However, White was an instant hit in training camp and was in the mix for a roster spot until being released in final cuts. He spent his rookie year on the practice squad but was elevated to the active roster four times. He only played 12 defensive snaps but was credited with four tackles and a tackle for loss.
In 2021, he impressed in preseason but started off the regular season on injured reserve. When he was ready to be activated, they moved him onto the practice squad, from where he was active for one game. He was poached by the Jets last week which meant he would by rule have to remain on the 53-man roster until the end of the season.
Now let’s take a look at what White brings to the table, divided into categories.
White’s virtual pro day was apparently extremely impressive as he reportedly ran a 4.45 in the 40-yard dash and posted a 40-inch vertical. This athleticism shows up on film.
He is undersized for the linebacker position, although he weighed in at 218 for that workout and has pretty good length. He only managed 17 bench press reps though.
At this level, White is employed as an off-ball linebacker, although in college he often matched up with receivers in the slot.
As noted, he was a wide receiver in high school and began his college career as a safety.
White did a decent job against the run in college but most of his contributions so far at the NFL level have been in coverage. He did, however, get off a block to make this tackle for loss.
Between the tackles, he can be somewhat tentative and his lack of size can obviously be detrimental to taking on or getting off blocks.
White shows pretty impressive footwork when dropping and transitioning in coverage with his experience as a defensive back no doubt a factor in that.

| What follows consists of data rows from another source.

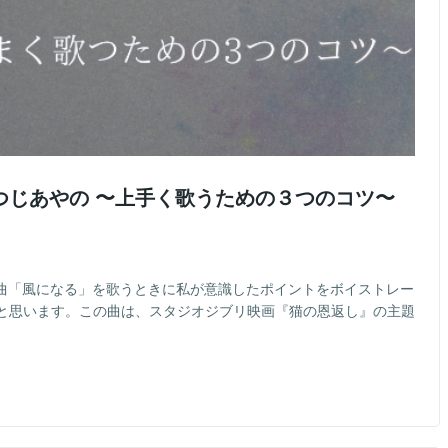
つじあやの 〜上手く歌うための３つのコツ〜
曲「風になる」を歌うときに私が意識したポイントをボイストレー
と思います。この曲は、スタジオジブリ映画『猫の恩返し』の主題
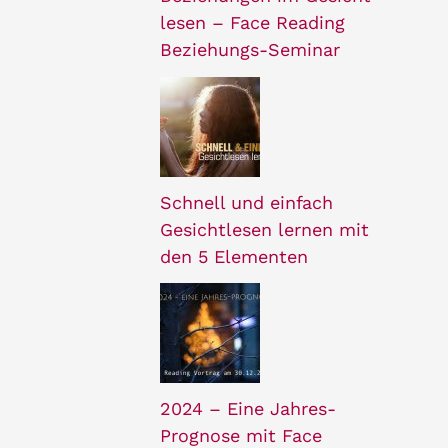
lesen – Face Reading
Beziehungs-Seminar
Schnell und einfach
Gesichtlesen lernen mit
den 5 Elementen
2024 – Eine Jahres-
Prognose mit Face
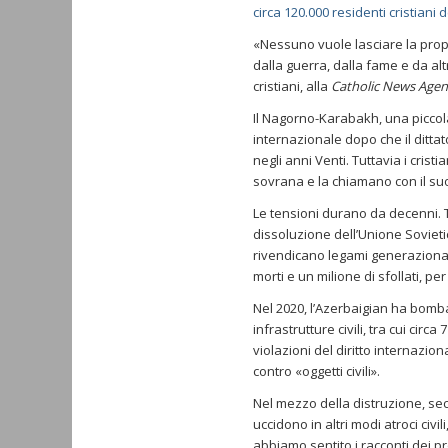
circa 120.000 residenti cristian
«Nessuno vuole lasciare la propri
dalla guerra, dalla fame e da alt
cristiani, alla
Catholic News Agen
Il Nagorno-Karabakh, una piccola
internazionale dopo che il dittato
negli anni Venti. Tuttavia i cris
sovrana e la chiamano con il su
Le tensioni durano da decenni. Tr
dissoluzione dell’Unione Sovietic
rivendicano legami generazionali
morti e un milione di sfollati, per
Nel 2020, l’Azerbaigian ha bomb
infrastrutture civili, tra cui cir
violazioni del diritto internazio
contro «oggetti civili».
Nel mezzo della distruzione, se
uccidono in altri modi atroci civi
abbiamo sentito i racconti dei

He can be employed in man coverage assignments but also has the closing speed to be effective in zone coverage.
Here’s an excellent play where he mirrors the slot receiver’s release and blankets him to break up the pass over the middle.
This play is arguably even more impressive though. White drops deep to break up a downfield pass, showing outstanding range and timing.
There were also a couple more impressive plays in preseason where White stayed tight on his man forcing the ball to be thrown away and one where he was in tight coverage on an incompletion over the middle.
As noted, he was a high school receiver and has good ball skills with excellent production in college for interceptions and pass breakups.
White was a productive tackler in college. He hits well when coming downhill but can sometimes come in too upright and get dragged or driven for a few extra yards. His closing speed and technique are solid, though.
He has also missed tackles from time to time, including 13 in his final season at UNLV. He hasn’t missed many at the NFL level but did fail to make the tackle on this touchdown.
White had a knack for forcing fumbles in college, with six in his last three years, including four in his junior year.
White hasn’t had many chances to blitz at the NFL level but generated pressure at a decent rate when blitzing at UNLV. He had 3.5 sacks in his college career.
White has shown an ability to contribute on special teams and certainly possesses traits that scouts will look for in terms of special teams potential.
He impressed with a couple of tackles in kick coverage for the Raiders in regular season action.
White plays the game with physicality and aggression but, as noted, he can sometimes be tentative, perhaps because he knows his lacks of size means he can’t afford to get stuck on a block. Here’s a play where he was collected and driven back at the second level.
In coverage, he’s had some experience of lining up in press position and jamming slot receivers at the line.
Raiders coaches and teammates were impressed with how quickly White picked up the system and praised his communication.
He can make some quick reads and react well on plays. Here’s one where he blows up a wide receiver screen before the blockers can get set.
Scouting reports indicate his instincts in zone coverage can be lacking at times and although there wasn’t much evidence of this based on his NFL film so far, he did hesitate on this play.
White was regarded as a good leader with a mature attitude at UNLV and he was considered someone who would do the little things and lead by example.
The Raiders were impressed with his leadership too, noting that he was a vocal leader who brought lots of positive energy.
His on-field discipline has been good, including no penalties at the NFL level so far. However, he did have an uncharacteristic eight penalties in his senior year.
Any time an undersized player is required to play linebacker at the NFL, durability is a concern and White didn’t allay this much in preseason as he was knocked out of the first game with a head injury and then was knocked out of the second game with a knee injury.
That landed him on injured reserve at the end of preseason and he wasn’t activated from there until November, although he is back to full health now.
The Jets clearly see a role for these safety/linebacker hybrids that can play the linebacker position but are smaller, with more athleticism and coverage ability than a conventional linebacker.
He is a former teammate of current Jets safety Lamarcus Joyner.
Unlike many of the recent additions the Jets have made, which have been filling gaps in an emergency, White’s signing probably represents a move with an eye on developing him next season.
He showed promise in preseason and put some tantalizing moments on film in terms of his ability to drop and cover from the linebacker position. Finding linebackers who can cover is not easy, so White’s potential in this area has to have convinced the Jets to bring him in.
Whether he has the size, physicality and durability to thrive in a full-time linebacker role is another matter, but even if he ends up as a role player, that could be a valuable low-risk find for the team.